[Insert title here]

So, I’m wrapping up a new chapbook this week. The collection of ten stories, about half of them flash fiction or very short stories, deal with characters isolated from lovers or from themselves; some of them seek companionship in violence or in dead bodies, others lock themselves away until forced out into the light of day. There are stories about characters who can fly, characters who want to eat people, characters who manifest human beings from thin air, and characters who want to bring Santa Claus back to life even if it means killing a man. Some of the stories are fairly uplifting; most of them choose to explore our more desperate selves.

Nine of the ten stories are as polished as they can get, and the last needs only a bit of tweaking. I have the order down, I have the document compiled, and I already know where I want to send it.

All I need now is a title.

And titles, for me, are the hardest part.

I put the call out on Facebook a few days ago, but the titles I suggested then got more or less nixed, including by my friend and writing partner Ryan Werner and by author Debra Monroe. Still, at least one of my initial suggestions had a few supporters, and in the comments, some friends suggested a few new ideas. Also, Debra Monroe told me to go back to a classic technique and dig up strong strand-alone lines from the stories that could become titles.

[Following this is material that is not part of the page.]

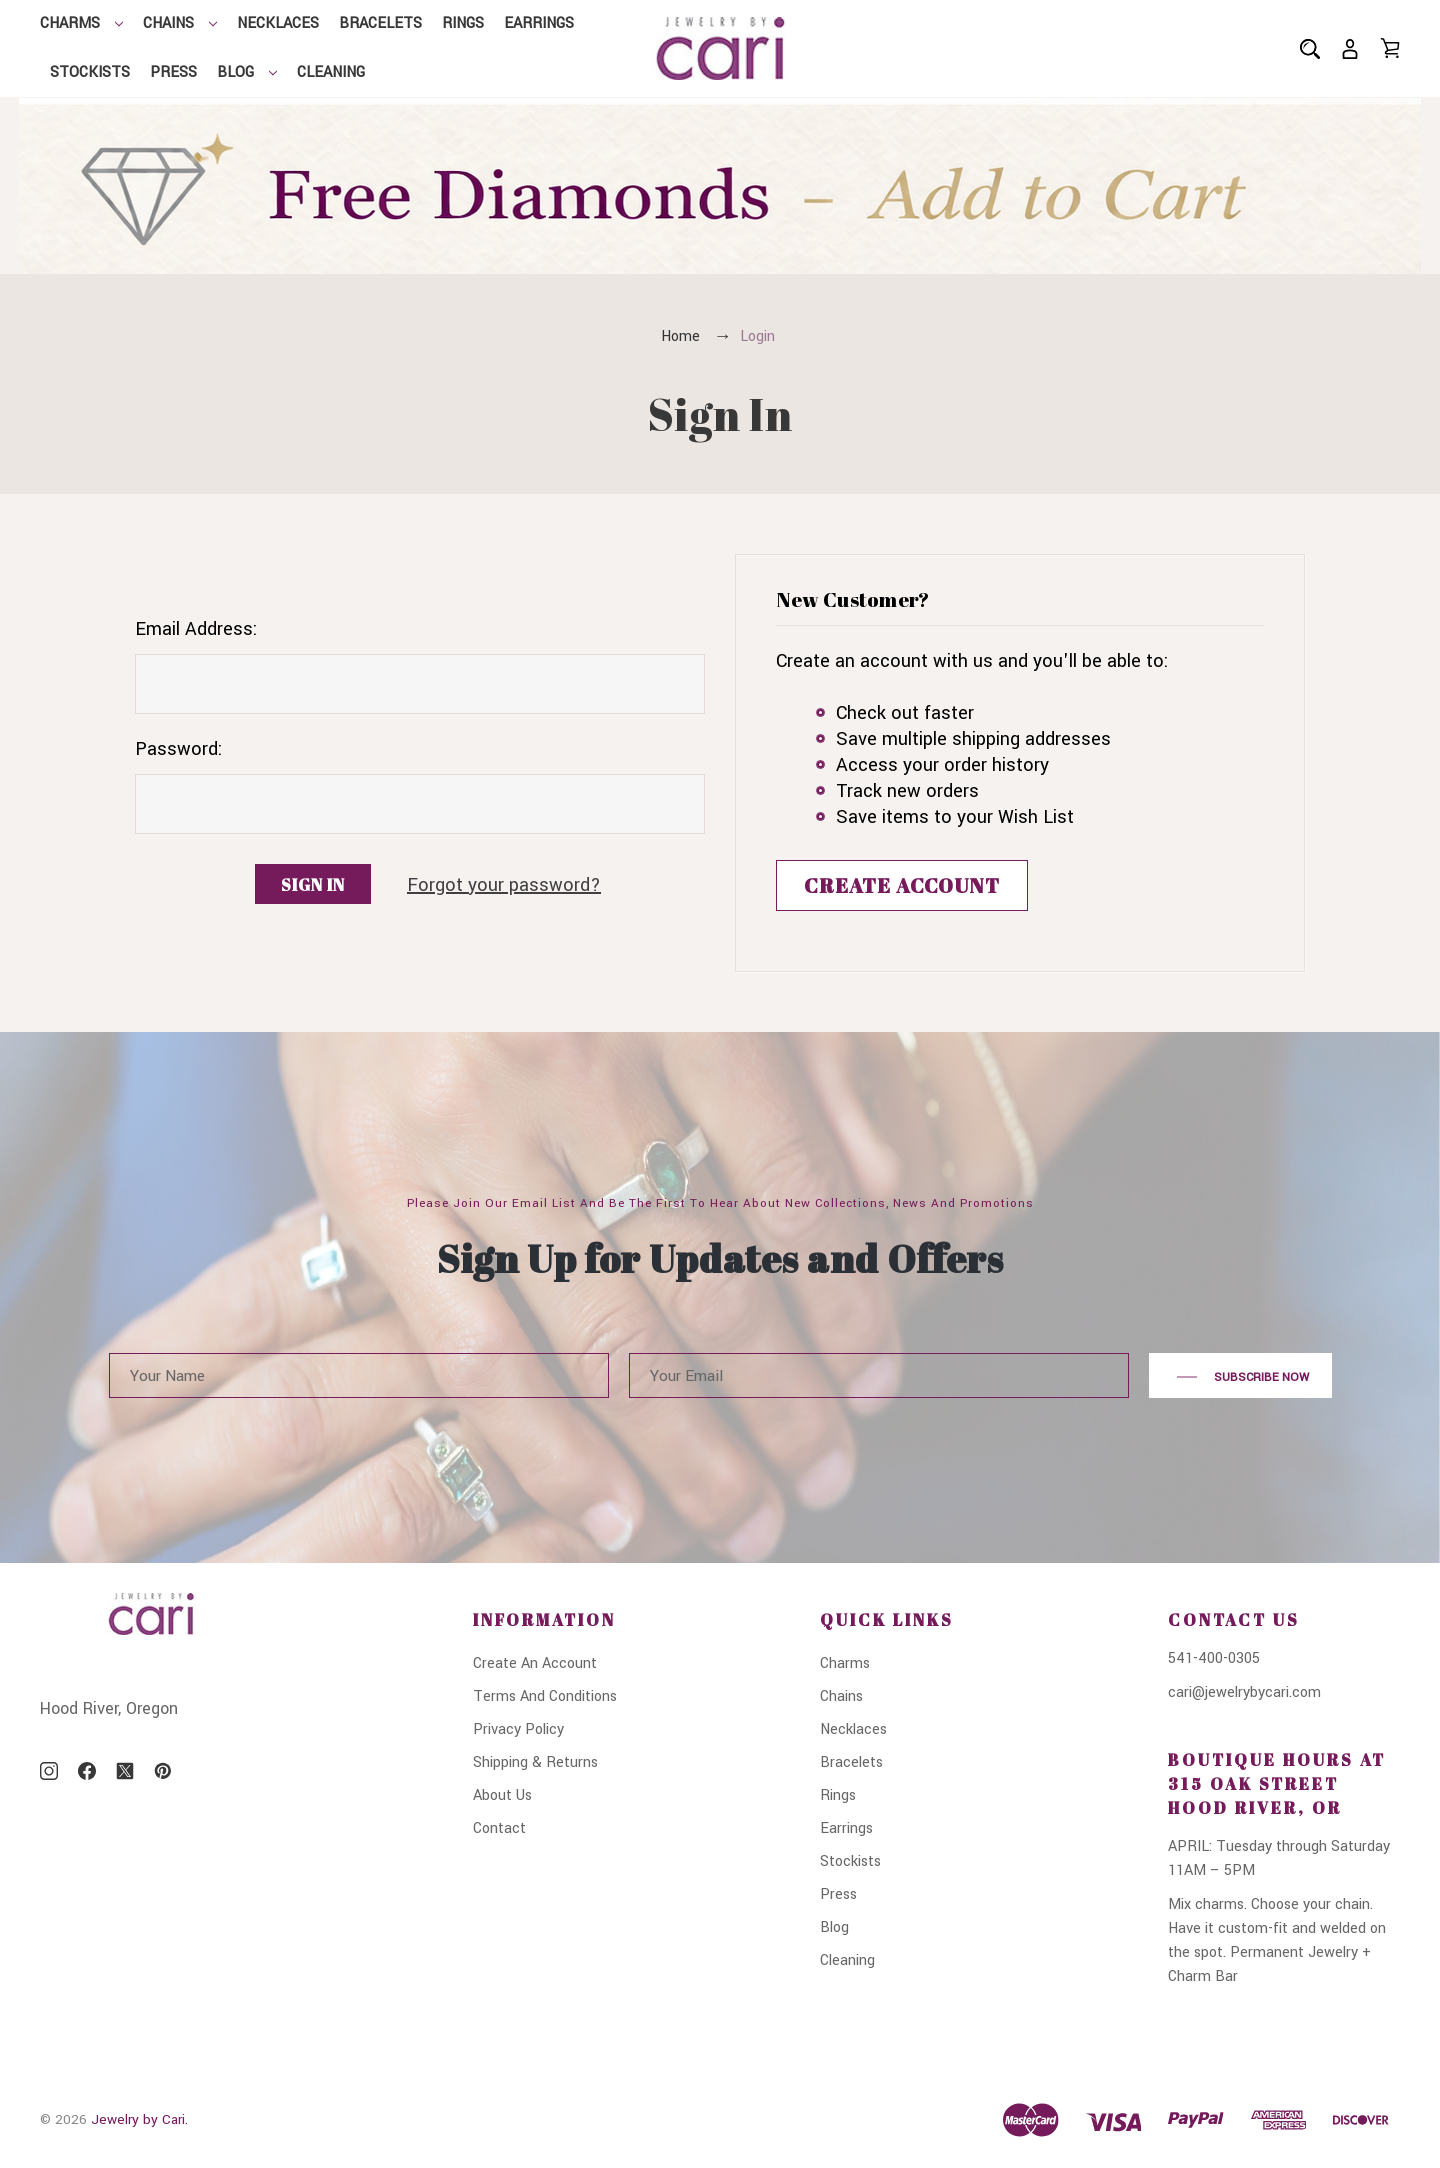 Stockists (90, 72)
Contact (499, 1828)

So, below is a long, long list of possible titles. It includes my original ideas, some of the new suggestions, a few titles from the stories in the collection, and a slew of lines from the text as per Debra Monroe’s advice.

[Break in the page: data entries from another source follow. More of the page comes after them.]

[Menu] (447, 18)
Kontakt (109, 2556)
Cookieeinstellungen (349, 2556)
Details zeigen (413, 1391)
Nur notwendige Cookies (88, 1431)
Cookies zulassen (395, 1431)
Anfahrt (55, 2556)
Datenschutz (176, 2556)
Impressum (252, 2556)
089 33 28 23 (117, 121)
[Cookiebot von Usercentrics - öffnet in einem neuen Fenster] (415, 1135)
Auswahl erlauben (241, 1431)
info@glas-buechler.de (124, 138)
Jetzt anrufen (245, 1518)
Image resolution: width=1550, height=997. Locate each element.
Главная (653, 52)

Please vote for the title you like best! Can’t decide on just one? No worries — you can vote as many times as you want. Not seeing a title you like? Suggest a better one, either in the blank on the poll or in the comments!

Published by Samuel Snoek-Brown

I write fiction and teach college writing and literature. I'm the author of the story collection There Is No Other Way to Worship Them, the novel Hagridden, and the flash fiction chapbooks Box Cutters and Where There Is Ruin.

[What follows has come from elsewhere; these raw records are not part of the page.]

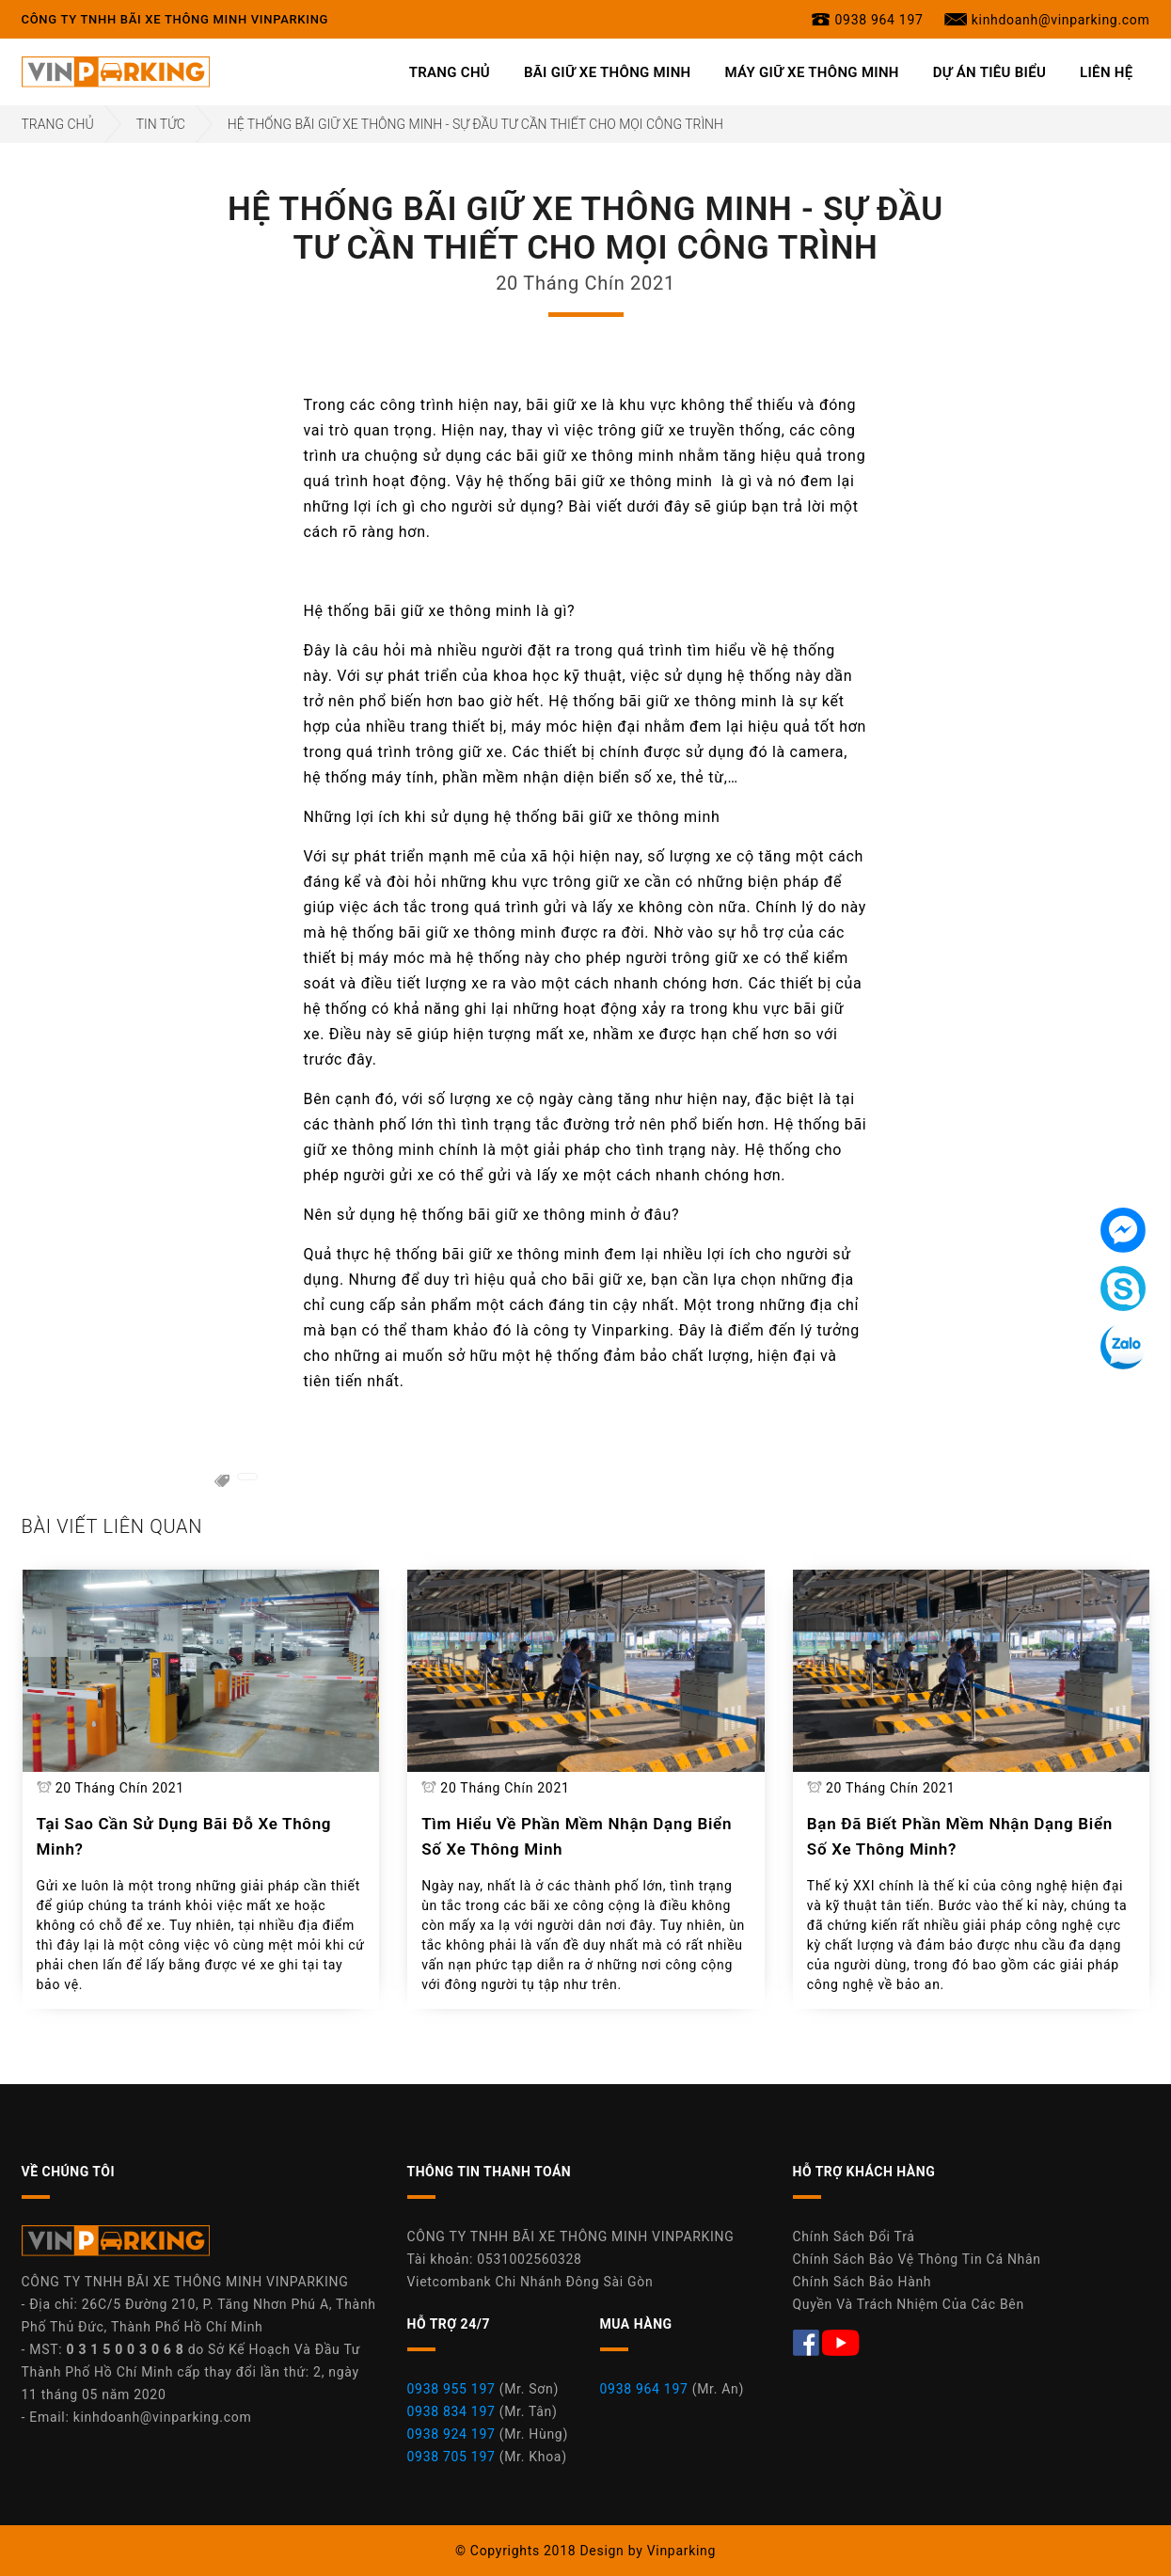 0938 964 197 (644, 2388)
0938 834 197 (451, 2411)
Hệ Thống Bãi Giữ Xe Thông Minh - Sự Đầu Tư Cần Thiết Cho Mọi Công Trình (475, 124)
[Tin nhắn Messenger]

9 thoughts on “[Insert title here]

    1. Fair enough! Though, this list includes the best of the stand-out phrases from the stories. And by best, I mean the lines most representative of the overall feel of the book. Any alternative suggestions?

    2. I totally agree. A standout line from the best of your stories is where I’d go searching.
      That’s what I did for my debut collection. Even built the cover art around that title & story.

  1. ‘At Every Window a Set of Eyes’ would catch my eye (sorry). It makes you think something irresistible is going on. It’s also a sinister image which few can resist.

    1. Thanks! I like a lot of these and could justify them in various ways, but I definitely like this one because of the different ways in which it could apply to the stories. In some stories, of course, it could suggest the kind of sinister observation you’re seeing, but in others it might also suggest that the characters won’t get away with what they’re doing because they’ve been seen, and in at least one or two others it might also suggest that the characters aren’t as alone as they might feel. There’s at least one story for which applying this title might be a stretch, but I think it could work…. Hmm…..

      Thanks for the vote, and even bigger thanks for that comment!

  2. I voted for “Something Else Entirely”; it struck me as a title that caught me because it could so easily appeal to so many people, and be molded into whatever the ‘Something Else’ meant to them, after they gleaned it out of what they read into your stories. It would fit every one (individual and story) on a personal level, in their own mind, without having to be specific. However, “Our More Desperate Selves” seemed like a close second, if only for being closely linked to the plane that the stories seem to be sitting on together, from your descriptions. Interested to see the eventual winner!

    1. Thanks for the feedback!

      Putting together two conversations I was having on Facebook yesterday, I think a title’s first job is to make a reader want to pick it up without knowing what it’s about, and there’s really no one better to ask about that than readers. The title’s second — and, I think, equally important — job is to not betray the reader, so it needs to speak to the story (or stories) after the fact as strongly as it speaks for them beforehand. Otherwise we’re just tricking people into picking up our stuff.

      So, like you, I’m REALLY curious as to how this poll will turn out (and I’m going to let it run at least all week — and you can vote more than once if you change your mind or if you see your favorite slipping down the ranks!), but in the background, I’m also thinking about how these titles might speak to the whole chapbook AFTER a reading, too. And feedback like yours helps me with that conversation in my head!

  3. Sam:

    I don’t care for any of those listed. All Along the Watchtower struck me, but that’s Bob’s song so no. Right off the top: Short Isolated Lives. A cull from you explanatory graph.

    Good luck. Sounds like something I’d read.